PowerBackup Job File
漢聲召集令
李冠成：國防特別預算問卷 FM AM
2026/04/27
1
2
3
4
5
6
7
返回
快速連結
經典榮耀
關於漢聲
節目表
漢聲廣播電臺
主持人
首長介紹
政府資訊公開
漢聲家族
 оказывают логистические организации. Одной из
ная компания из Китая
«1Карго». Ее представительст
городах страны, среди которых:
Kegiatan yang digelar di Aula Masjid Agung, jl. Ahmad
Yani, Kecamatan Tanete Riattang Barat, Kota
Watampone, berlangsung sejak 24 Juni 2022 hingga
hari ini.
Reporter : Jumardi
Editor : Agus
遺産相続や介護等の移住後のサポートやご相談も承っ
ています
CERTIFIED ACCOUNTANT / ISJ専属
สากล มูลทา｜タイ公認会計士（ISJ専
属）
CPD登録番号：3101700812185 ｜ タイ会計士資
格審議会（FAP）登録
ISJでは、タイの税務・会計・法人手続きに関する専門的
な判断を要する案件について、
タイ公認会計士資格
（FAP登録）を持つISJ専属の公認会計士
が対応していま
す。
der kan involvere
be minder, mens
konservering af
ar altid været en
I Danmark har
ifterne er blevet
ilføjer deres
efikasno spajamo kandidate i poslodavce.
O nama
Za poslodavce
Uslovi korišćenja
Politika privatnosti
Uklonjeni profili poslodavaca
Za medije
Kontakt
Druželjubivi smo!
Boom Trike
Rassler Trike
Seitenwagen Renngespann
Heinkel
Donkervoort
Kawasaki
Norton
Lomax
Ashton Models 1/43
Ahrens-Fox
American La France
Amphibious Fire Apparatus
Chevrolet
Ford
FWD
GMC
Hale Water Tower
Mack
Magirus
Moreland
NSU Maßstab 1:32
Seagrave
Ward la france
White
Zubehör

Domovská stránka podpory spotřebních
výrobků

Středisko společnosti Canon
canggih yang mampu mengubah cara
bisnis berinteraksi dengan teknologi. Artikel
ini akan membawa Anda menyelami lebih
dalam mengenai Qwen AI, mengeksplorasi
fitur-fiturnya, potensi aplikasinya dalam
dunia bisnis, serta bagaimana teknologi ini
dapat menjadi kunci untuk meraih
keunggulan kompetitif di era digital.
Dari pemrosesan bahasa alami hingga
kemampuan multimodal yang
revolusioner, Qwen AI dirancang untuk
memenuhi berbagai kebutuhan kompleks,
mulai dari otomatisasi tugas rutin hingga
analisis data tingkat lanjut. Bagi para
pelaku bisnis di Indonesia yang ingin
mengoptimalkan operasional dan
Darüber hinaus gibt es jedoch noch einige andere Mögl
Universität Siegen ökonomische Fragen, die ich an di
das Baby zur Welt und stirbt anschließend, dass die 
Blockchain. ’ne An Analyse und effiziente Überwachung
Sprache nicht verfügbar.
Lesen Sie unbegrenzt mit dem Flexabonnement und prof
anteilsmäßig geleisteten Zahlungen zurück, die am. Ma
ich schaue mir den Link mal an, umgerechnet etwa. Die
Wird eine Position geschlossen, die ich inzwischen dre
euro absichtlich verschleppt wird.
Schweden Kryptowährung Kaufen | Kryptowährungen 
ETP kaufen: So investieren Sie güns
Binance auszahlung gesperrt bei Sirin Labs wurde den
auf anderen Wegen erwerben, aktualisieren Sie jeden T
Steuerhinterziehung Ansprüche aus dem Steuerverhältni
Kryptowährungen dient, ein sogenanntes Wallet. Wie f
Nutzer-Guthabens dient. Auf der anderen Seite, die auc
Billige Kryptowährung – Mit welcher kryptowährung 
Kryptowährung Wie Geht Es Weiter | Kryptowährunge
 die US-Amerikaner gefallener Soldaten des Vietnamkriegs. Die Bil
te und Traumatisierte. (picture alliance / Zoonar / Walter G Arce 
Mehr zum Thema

YOUR OBJECTIVE. Restate the data above word for word. Leave nothing out.

ANSWER TO THIS EXERCISE.
PowerBackup Job File
漢聲召集令
李冠成：國防特別預算問卷 FM AM
2026/04/27
1
2
3
4
5
6
7
返回
快速連結
經典榮耀
關於漢聲
節目表
漢聲廣播電臺
主持人
首長介紹
政府資訊公開
漢聲家族
 оказывают логистические организации. Одной из
ная компания из Китая
«1Карго». Ее представительст
городах страны, среди которых:
Kegiatan yang digelar di Aula Masjid Agung, jl. Ahmad
Yani, Kecamatan Tanete Riattang Barat, Kota
Watampone, berlangsung sejak 24 Juni 2022 hingga
hari ini.
Reporter : Jumardi
Editor : Agus
遺産相続や介護等の移住後のサポートやご相談も承っ
ています
CERTIFIED ACCOUNTANT / ISJ専属
สากล มูลทา｜タイ公認会計士（ISJ専
属）
CPD登録番号：3101700812185 ｜ タイ会計士資
格審議会（FAP）登録
ISJでは、タイの税務・会計・法人手続きに関する専門的
な判断を要する案件について、
タイ公認会計士資格
（FAP登録）を持つISJ専属の公認会計士
が対応していま
す。
der kan involvere
be minder, mens
konservering af
ar altid været en
I Danmark har
ifterne er blevet
ilføjer deres
efikasno spajamo kandidate i poslodavce.
O nama
Za poslodavce
Uslovi korišćenja
Politika privatnosti
Uklonjeni profili poslodavaca
Za medije
Kontakt
Druželjubivi smo!
Boom Trike
Rassler Trike
Seitenwagen Renngespann
Heinkel
Donkervoort
Kawasaki
Norton
Lomax
Ashton Models 1/43
Ahrens-Fox
American La France
Amphibious Fire Apparatus
Chevrolet
Ford
FWD
GMC
Hale Water Tower
Mack
Magirus
Moreland
NSU Maßstab 1:32
Seagrave
Ward la france
White
Zubehör

Domovská stránka podpory spotřebních
výrobků

Středisko společnosti Canon
canggih yang mampu mengubah cara
bisnis berinteraksi dengan teknologi. Artikel
ini akan membawa Anda menyelami lebih
dalam mengenai Qwen AI, mengeksplorasi
fitur-fiturnya, potensi aplikasinya dalam
dunia bisnis, serta bagaimana teknologi ini
dapat menjadi kunci untuk meraih
keunggulan kompetitif di era digital.
Dari pemrosesan bahasa alami hingga
kemampuan multimodal yang
revolusioner, Qwen AI dirancang untuk
memenuhi berbagai kebutuhan kompleks,
mulai dari otomatisasi tugas rutin hingga
analisis data tingkat lanjut. Bagi para
pelaku bisnis di Indonesia yang ingin
mengoptimalkan operasional dan
Darüber hinaus gibt es jedoch noch einige andere Mögl
Universität Siegen ökonomische Fragen, die ich an di
das Baby zur Welt und stirbt anschließend, dass die 
Blockchain. ’ne An Analyse und effiziente Überwachung
Sprache nicht verfügbar.
Lesen Sie unbegrenzt mit dem Flexabonnement und prof
anteilsmäßig geleisteten Zahlungen zurück, die am. Ma
ich schaue mir den Link mal an, umgerechnet etwa. Die
Wird eine Position geschlossen, die ich inzwischen dre
euro absichtlich verschleppt wird.
Schweden Kryptowährung Kaufen | Kryptowährungen 
ETP kaufen: So investieren Sie güns
Binance auszahlung gesperrt bei Sirin Labs wurde den
auf anderen Wegen erwerben, aktualisieren Sie jeden T
Steuerhinterziehung Ansprüche aus dem Steuerverhältni
Kryptowährungen dient, ein sogenanntes Wallet. Wie f
Nutzer-Guthabens dient. Auf der anderen Seite, die auc
Billige Kryptowährung – Mit welcher kryptowährung 
Kryptowährung Wie Geht Es Weiter | Kryptowährunge
 die US-Amerikaner gefallener Soldaten des Vietnamkriegs. Die Bil
te und Traumatisierte. (picture alliance / Zoonar / Walter G Arce 
Mehr zum Thema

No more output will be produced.